Given $n$ positive real numbers $a_1\geq a_2,\cdots\geq a_n>0$. Assume $\sum_{i=1}^n a_i=b_1, \sum_{i=1}^n a_i^2=b_2$. I want to find an upper bound on $\frac{a_1}{a_n}$, and the condition when this upper bound is achieved.
My intuition is that the upper bound is achieved either $a_1=a_2=,\cdots=a_{n-1}>a_n$ or $a_1>a_2=a_3=\cdots a_n$, but I don't know how to prove it.
Some ideas: if for any fixed small $a_n$, the equations $a_1+\cdots+a_{n-1}=b_1-a_n, a_1^2+\cdots+a_{n-1}^2=b_2-a_n^2$ has solutions, then one can let $a_n\to 0$, and the $\frac{a_1}{a_n}\to\infty$. To prevent this from happening, we need some conditions on $b_1, b_2$ so that $a_n$ has a positive lower bound.

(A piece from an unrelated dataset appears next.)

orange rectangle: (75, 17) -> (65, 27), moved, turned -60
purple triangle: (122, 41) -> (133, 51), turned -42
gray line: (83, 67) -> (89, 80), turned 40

Specifically, one can use the following inequality
\begin{align}\frac{a_1+\cdots+a_{n-1}}{n-1} \leq \sqrt{\frac{a_1^2+\cdots+a_{n-1}^2}{n-1}}\end{align}
We plug in $a_1+\cdots+a_{n-1}=b_1-a_n$ and $a_1^2+\cdots+a_{n-1}^2=b_2-a_n^2$, after some calculations, we get $na_n^2-2b_1a_n+b_1^2-(n-1)b_2\leq 0$. Therefore, as long as $b_1^2-(n-1)b_2\leq 0$, then $a_n$ will have a positive lower bound. Then, my question is when $b_1^2-(n-1)b_2\leq 0$, what is the maximum value of $\frac{a_1}{a_n}$ and when the maximum is achieved?